§ **What is expected**: Using the data below, copy each line that includes the word "boxes".
═════ Data excerpts
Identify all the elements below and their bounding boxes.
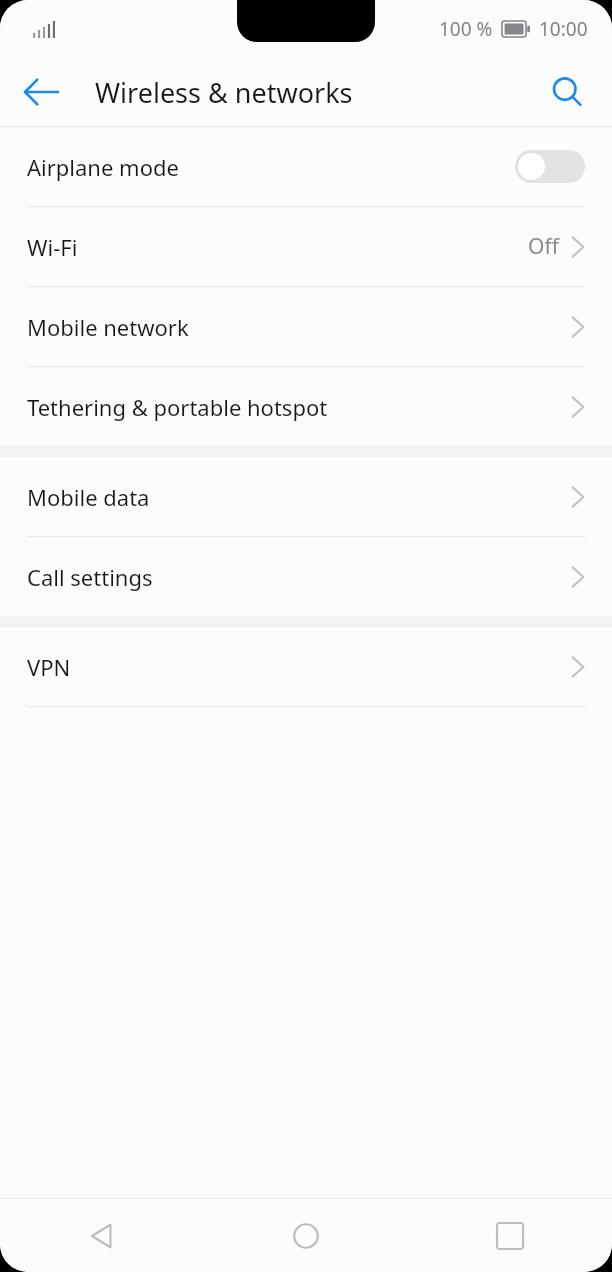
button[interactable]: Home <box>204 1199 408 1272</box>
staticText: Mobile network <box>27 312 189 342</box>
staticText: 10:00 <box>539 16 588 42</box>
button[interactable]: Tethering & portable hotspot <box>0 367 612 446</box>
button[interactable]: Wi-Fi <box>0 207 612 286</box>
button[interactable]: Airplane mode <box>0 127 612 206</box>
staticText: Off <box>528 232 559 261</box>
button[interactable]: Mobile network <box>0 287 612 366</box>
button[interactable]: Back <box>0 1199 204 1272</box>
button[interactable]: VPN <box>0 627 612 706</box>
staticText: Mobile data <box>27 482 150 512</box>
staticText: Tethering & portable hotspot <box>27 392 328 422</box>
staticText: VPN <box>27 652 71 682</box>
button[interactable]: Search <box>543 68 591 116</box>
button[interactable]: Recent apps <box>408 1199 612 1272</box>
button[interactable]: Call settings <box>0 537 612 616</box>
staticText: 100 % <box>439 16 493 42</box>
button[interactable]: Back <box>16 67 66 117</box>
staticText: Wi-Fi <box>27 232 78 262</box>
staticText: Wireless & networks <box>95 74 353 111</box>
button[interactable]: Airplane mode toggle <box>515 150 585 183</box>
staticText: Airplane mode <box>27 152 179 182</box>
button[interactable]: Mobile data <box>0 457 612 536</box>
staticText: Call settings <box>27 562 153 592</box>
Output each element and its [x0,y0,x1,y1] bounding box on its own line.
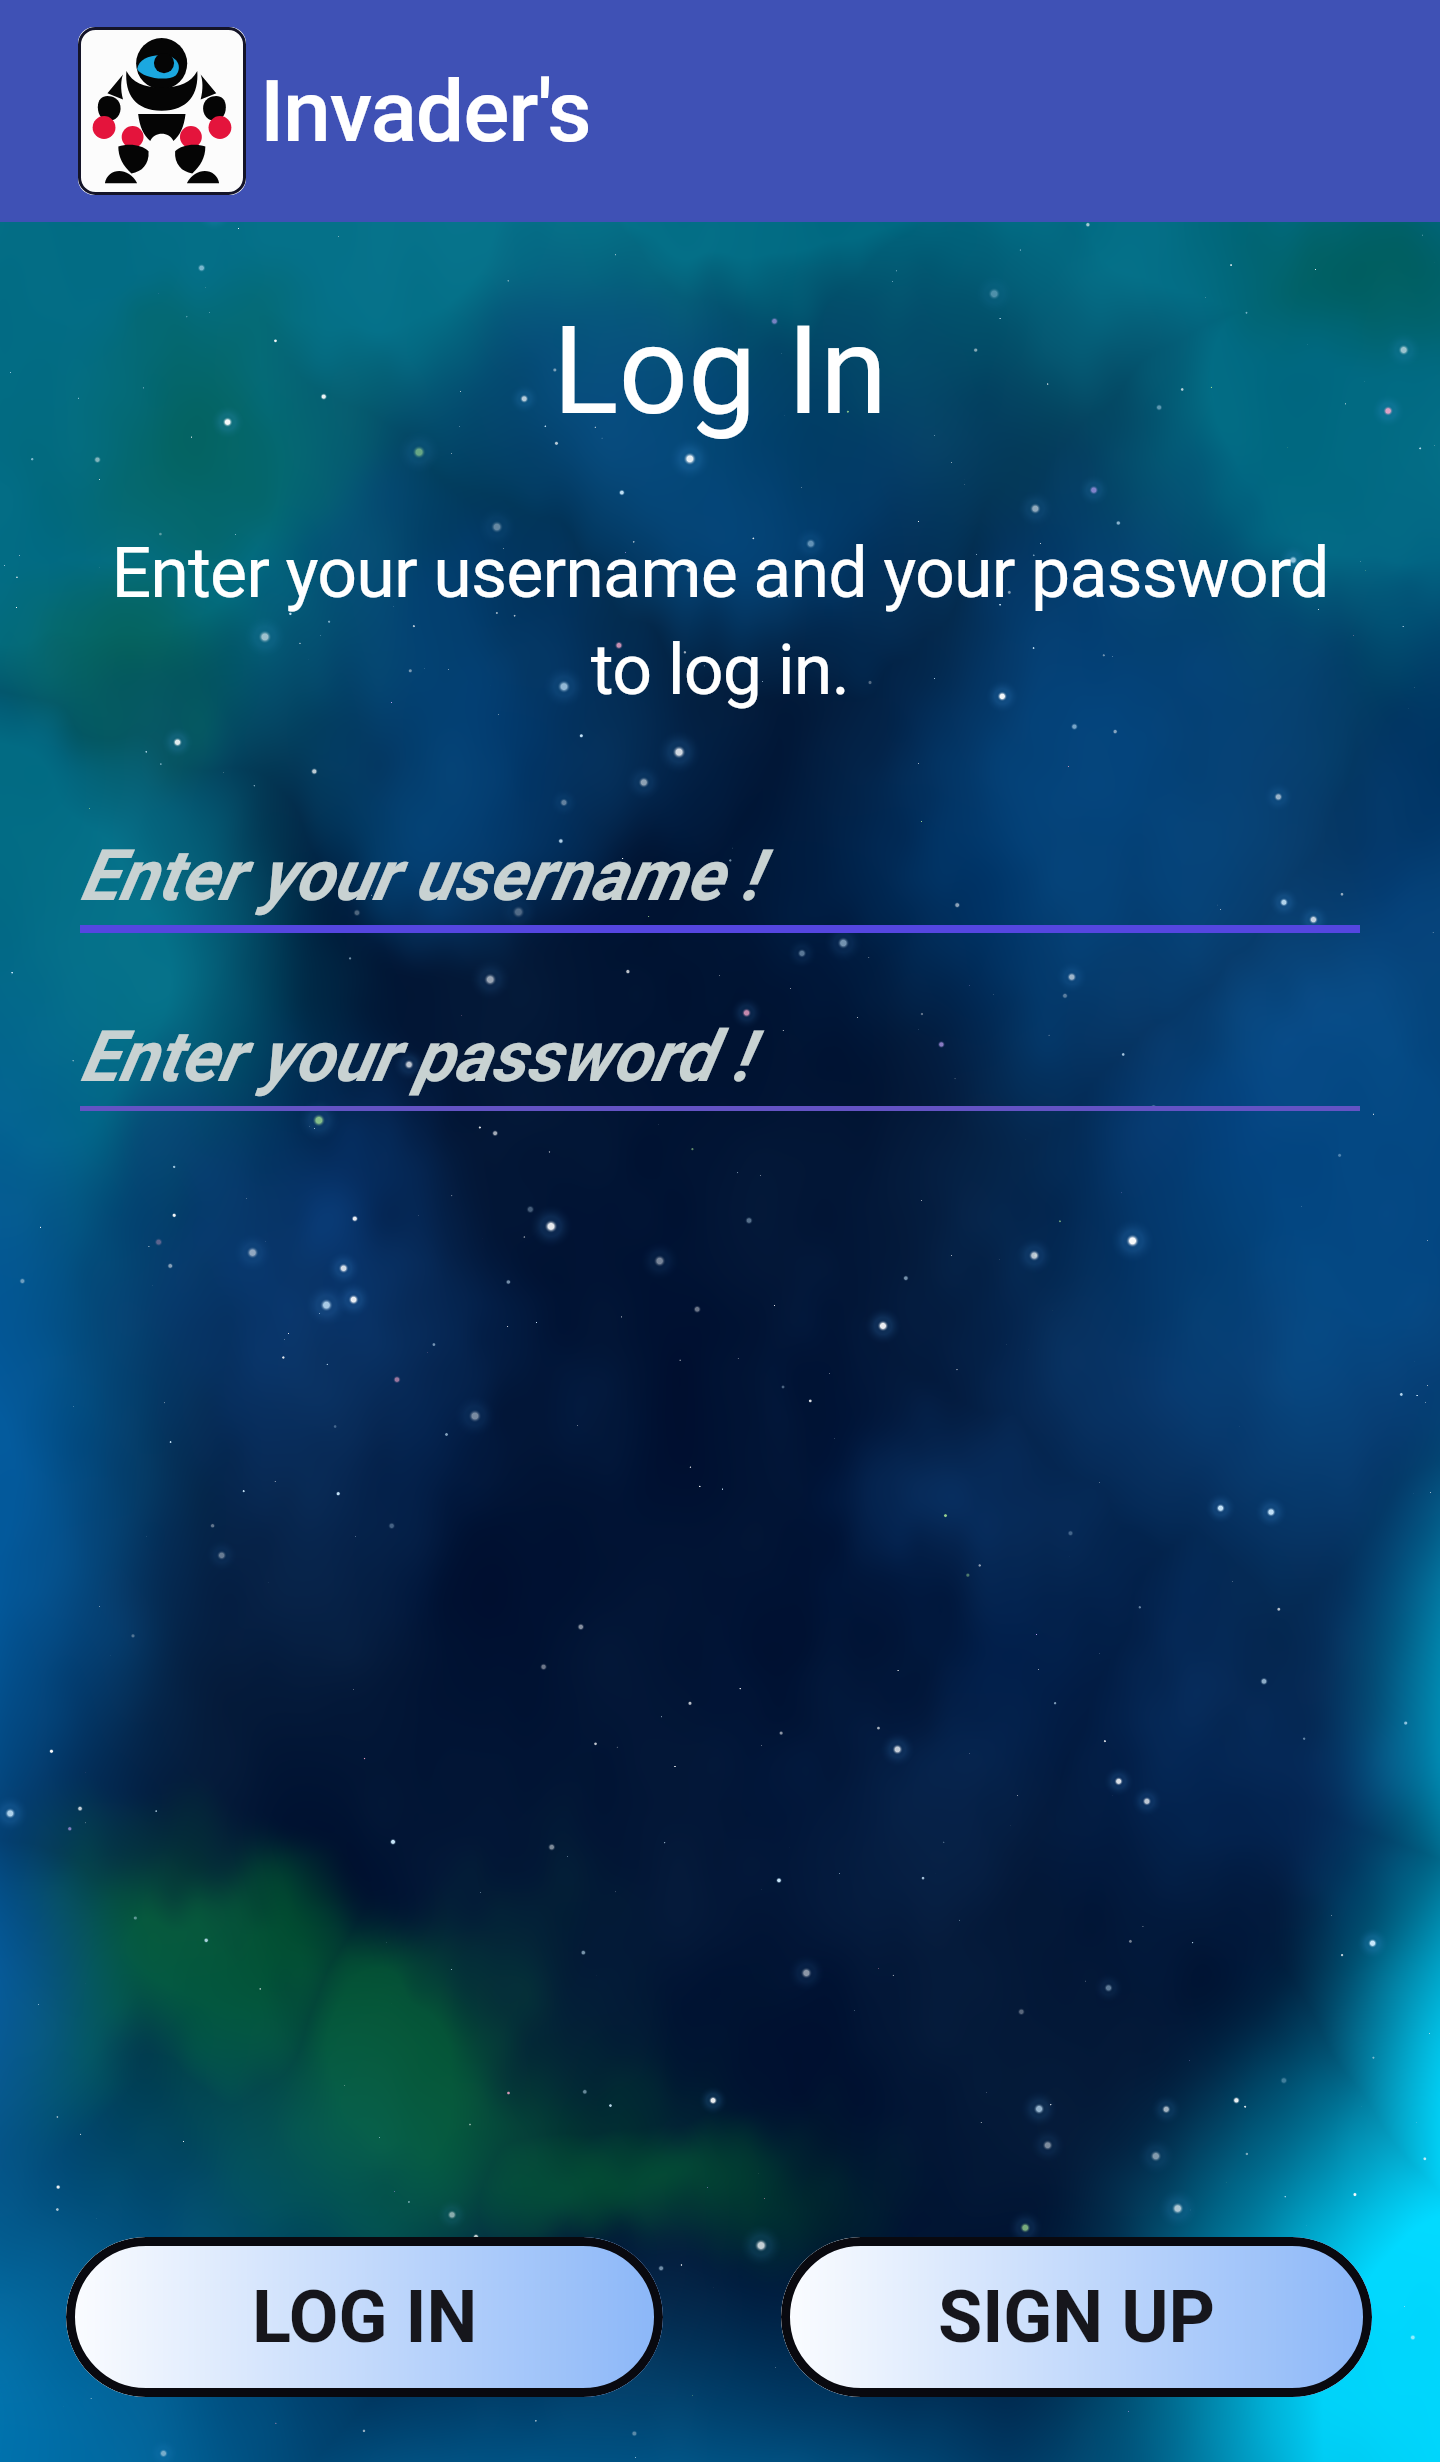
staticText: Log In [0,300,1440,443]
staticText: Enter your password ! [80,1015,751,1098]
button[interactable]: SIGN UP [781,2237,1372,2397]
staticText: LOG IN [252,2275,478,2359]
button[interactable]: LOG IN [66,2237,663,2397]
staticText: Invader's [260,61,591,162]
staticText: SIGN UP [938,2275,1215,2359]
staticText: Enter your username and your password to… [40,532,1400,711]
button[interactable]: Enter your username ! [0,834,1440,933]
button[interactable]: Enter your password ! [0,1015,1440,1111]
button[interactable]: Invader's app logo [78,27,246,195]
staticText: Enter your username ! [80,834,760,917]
══════════
═════ Data excerpts
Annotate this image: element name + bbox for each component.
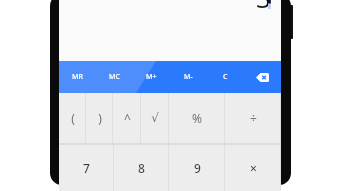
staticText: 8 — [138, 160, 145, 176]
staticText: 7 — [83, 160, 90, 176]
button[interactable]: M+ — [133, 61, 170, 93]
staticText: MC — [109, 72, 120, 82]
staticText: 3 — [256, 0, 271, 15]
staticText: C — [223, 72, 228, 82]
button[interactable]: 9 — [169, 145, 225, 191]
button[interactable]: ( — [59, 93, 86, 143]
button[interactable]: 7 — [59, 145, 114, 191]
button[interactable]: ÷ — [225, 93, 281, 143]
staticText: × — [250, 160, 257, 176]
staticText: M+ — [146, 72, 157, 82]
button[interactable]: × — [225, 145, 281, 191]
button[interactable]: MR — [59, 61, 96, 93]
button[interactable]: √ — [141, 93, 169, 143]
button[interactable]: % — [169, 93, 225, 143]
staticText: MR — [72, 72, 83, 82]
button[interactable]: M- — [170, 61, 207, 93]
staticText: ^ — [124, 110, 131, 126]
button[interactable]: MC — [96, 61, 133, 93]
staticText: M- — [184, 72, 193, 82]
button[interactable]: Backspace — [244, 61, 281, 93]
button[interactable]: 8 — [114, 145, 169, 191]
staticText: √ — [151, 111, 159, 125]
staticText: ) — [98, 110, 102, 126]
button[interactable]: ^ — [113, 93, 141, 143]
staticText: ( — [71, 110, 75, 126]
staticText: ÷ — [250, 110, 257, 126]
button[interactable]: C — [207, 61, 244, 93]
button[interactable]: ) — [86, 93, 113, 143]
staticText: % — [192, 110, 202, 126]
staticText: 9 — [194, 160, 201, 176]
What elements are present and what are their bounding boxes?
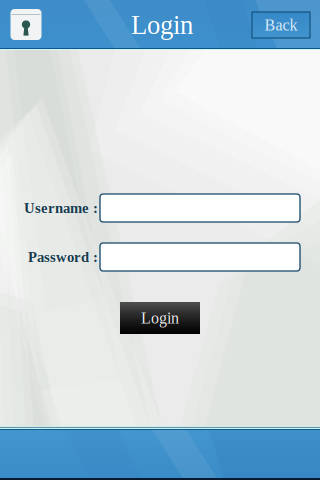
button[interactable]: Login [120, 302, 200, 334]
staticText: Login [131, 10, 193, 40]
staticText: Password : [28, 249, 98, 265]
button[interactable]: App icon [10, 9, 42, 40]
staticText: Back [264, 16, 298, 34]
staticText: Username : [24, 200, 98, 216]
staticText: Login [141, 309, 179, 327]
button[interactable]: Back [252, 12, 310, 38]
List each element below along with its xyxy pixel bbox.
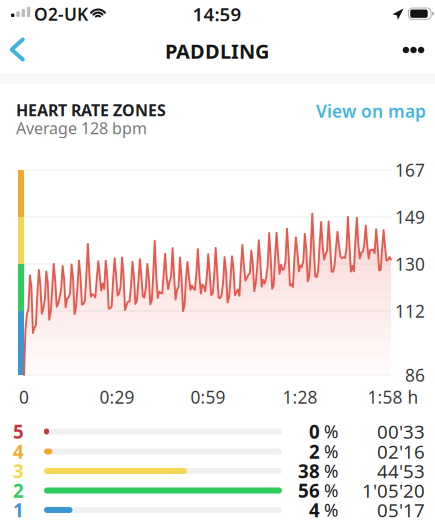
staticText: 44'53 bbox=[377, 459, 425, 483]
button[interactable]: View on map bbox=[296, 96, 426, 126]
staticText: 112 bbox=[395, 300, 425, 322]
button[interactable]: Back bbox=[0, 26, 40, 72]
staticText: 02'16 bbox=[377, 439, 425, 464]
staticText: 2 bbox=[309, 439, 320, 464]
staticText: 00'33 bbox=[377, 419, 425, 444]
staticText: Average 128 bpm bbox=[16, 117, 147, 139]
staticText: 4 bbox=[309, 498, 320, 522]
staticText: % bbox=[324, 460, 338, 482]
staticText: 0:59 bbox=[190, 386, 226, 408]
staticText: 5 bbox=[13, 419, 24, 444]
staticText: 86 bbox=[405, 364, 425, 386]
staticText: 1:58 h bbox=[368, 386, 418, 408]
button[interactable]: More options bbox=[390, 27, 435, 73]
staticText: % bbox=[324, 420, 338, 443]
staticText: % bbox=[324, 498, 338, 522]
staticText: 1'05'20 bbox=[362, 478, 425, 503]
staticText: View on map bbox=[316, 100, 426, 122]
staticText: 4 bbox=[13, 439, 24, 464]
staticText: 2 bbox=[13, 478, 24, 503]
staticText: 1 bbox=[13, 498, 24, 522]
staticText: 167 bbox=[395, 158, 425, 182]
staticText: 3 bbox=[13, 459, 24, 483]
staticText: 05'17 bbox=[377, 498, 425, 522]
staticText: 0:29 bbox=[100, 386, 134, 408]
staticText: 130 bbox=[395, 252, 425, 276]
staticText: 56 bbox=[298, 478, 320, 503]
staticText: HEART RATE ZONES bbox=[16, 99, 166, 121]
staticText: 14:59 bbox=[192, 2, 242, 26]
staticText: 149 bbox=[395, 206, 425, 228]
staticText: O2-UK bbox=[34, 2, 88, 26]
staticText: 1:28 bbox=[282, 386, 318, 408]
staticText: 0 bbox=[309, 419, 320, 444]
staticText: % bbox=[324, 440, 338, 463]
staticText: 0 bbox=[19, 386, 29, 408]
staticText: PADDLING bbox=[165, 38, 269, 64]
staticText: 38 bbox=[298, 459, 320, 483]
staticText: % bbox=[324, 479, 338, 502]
══════════
═════ Data excerpts
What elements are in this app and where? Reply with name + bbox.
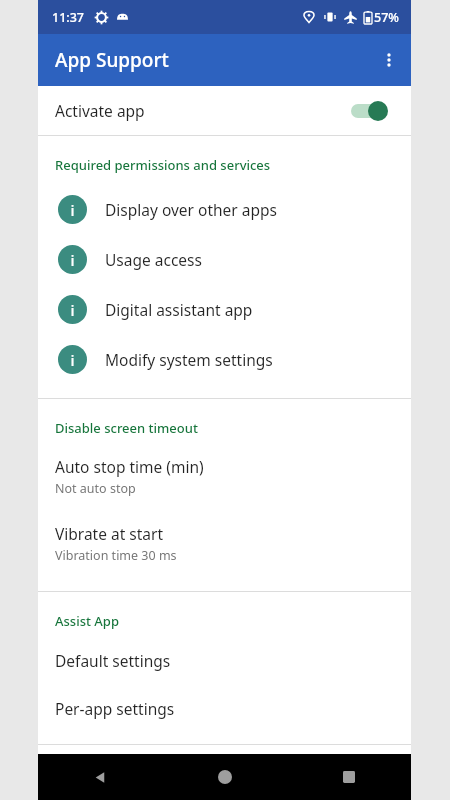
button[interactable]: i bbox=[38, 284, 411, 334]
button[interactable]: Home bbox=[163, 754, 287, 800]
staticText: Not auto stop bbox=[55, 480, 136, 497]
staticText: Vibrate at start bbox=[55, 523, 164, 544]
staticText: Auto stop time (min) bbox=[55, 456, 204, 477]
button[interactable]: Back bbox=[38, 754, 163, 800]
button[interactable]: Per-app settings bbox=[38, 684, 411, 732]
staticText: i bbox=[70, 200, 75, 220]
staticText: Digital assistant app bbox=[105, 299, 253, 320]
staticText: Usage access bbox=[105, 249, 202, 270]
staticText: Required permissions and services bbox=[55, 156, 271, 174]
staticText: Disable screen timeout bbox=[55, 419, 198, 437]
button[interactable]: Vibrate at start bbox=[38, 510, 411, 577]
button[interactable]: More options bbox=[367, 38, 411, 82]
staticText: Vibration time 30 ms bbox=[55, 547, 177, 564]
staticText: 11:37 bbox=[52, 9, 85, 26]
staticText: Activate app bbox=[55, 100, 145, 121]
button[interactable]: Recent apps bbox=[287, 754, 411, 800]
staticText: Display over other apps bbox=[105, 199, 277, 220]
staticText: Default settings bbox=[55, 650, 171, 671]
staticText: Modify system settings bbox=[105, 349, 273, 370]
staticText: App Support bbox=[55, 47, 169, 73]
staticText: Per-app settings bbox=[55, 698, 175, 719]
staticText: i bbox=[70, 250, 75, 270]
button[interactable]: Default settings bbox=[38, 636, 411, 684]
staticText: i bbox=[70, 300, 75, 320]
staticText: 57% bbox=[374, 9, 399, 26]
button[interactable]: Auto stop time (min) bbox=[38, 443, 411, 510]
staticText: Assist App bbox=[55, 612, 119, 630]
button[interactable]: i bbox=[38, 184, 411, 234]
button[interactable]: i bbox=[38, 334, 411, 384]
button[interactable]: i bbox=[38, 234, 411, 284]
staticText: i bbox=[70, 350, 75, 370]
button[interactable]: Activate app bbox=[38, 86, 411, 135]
══════════
§ **Exercise output**:
Identify all the elements below and their bounding boxes.
What elements are present and what are their bounding boxes?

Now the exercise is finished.